## [Material shown]
==================================================
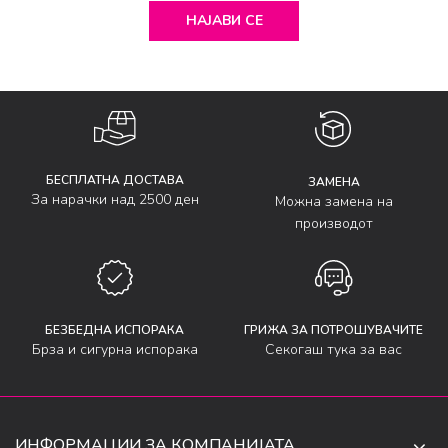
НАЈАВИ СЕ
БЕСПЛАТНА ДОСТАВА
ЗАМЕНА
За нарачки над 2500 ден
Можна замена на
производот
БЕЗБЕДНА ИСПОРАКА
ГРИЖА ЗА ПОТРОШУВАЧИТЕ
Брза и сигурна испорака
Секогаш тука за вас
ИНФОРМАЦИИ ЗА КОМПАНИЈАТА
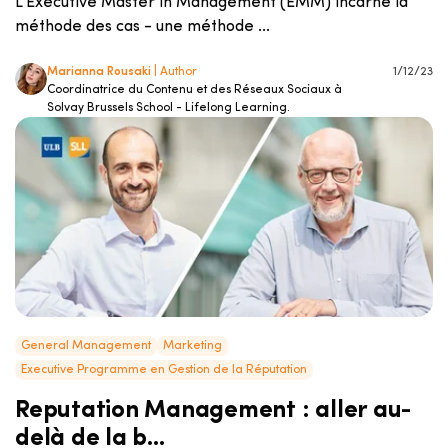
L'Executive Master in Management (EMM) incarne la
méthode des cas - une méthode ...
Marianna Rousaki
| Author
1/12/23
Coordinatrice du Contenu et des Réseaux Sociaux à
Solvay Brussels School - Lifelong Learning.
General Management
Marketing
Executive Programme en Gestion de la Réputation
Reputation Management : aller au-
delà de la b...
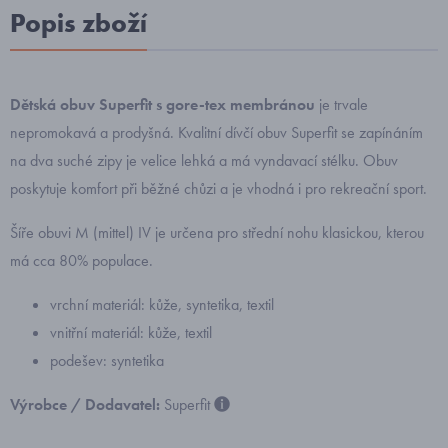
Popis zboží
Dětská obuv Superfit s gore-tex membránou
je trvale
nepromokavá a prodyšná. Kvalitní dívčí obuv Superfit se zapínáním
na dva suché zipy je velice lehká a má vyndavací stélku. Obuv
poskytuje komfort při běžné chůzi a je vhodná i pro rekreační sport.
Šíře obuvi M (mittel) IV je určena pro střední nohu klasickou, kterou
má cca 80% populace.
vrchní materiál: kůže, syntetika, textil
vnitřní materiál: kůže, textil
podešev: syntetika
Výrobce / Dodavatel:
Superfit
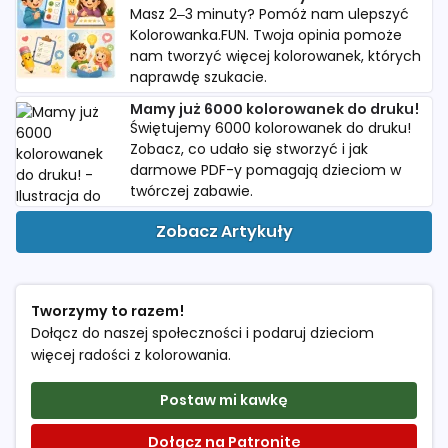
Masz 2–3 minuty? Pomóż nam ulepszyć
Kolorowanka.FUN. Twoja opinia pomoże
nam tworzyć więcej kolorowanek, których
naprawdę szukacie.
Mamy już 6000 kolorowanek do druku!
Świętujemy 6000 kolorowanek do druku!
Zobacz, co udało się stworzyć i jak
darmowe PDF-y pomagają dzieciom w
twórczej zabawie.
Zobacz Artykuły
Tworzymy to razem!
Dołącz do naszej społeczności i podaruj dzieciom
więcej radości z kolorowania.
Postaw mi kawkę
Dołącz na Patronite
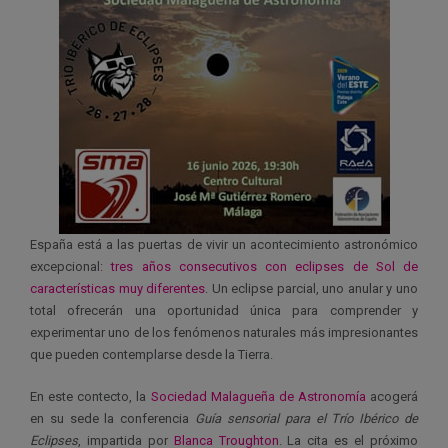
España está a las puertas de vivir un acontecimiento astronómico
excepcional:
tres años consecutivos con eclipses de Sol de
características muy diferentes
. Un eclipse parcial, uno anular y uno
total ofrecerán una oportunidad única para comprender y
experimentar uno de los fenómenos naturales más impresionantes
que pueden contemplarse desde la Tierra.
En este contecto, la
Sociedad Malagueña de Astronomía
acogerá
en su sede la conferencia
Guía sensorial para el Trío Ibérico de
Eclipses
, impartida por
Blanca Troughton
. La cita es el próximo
==================================================
## [Work instructions]
Without the pictures, repeat all the records word for word.

## [Solution]
НАЈАВИ СЕ
БЕСПЛАТНА ДОСТАВА
ЗАМЕНА
За нарачки над 2500 ден
Можна замена на
производот
БЕЗБЕДНА ИСПОРАКА
ГРИЖА ЗА ПОТРОШУВАЧИТЕ
Брза и сигурна испорака
Секогаш тука за вас
ИНФОРМАЦИИ ЗА КОМПАНИЈАТА
L'Executive Master in Management (EMM) incarne la
méthode des cas - une méthode ...
Marianna Rousaki
| Author
1/12/23
Coordinatrice du Contenu et des Réseaux Sociaux à
Solvay Brussels School - Lifelong Learning.
General Management
Marketing
Executive Programme en Gestion de la Réputation
Reputation Management : aller au-
delà de la b...
Popis zboží
Dětská obuv Superfit s gore-tex membránou
je trvale
nepromokavá a prodyšná. Kvalitní dívčí obuv Superfit se zapínáním
na dva suché zipy je velice lehká a má vyndavací stélku. Obuv
poskytuje komfort při běžné chůzi a je vhodná i pro rekreační sport.
Šíře obuvi M (mittel) IV je určena pro střední nohu klasickou, kterou
má cca 80% populace.
vrchní materiál: kůže, syntetika, textil
vnitřní materiál: kůže, textil
podešev: syntetika
Výrobce / Dodavatel:
Superfit
Masz 2–3 minuty? Pomóż nam ulepszyć
Kolorowanka.FUN. Twoja opinia pomoże
nam tworzyć więcej kolorowanek, których
naprawdę szukacie.
Mamy już 6000 kolorowanek do druku!
Świętujemy 6000 kolorowanek do druku!
Zobacz, co udało się stworzyć i jak
darmowe PDF-y pomagają dzieciom w
twórczej zabawie.
Zobacz Artykuły
Tworzymy to razem!
Dołącz do naszej społeczności i podaruj dzieciom
więcej radości z kolorowania.
Postaw mi kawkę
Dołącz na Patronite
España está a las puertas de vivir un acontecimiento astronómico
excepcional:
tres años consecutivos con eclipses de Sol de
características muy diferentes
. Un eclipse parcial, uno anular y uno
total ofrecerán una oportunidad única para comprender y
experimentar uno de los fenómenos naturales más impresionantes
que pueden contemplarse desde la Tierra.
En este contecto, la
Sociedad Malagueña de Astronomía
acogerá
en su sede la conferencia
Guía sensorial para el Trío Ibérico de
Eclipses
, impartida por
Blanca Troughton
. La cita es el próximo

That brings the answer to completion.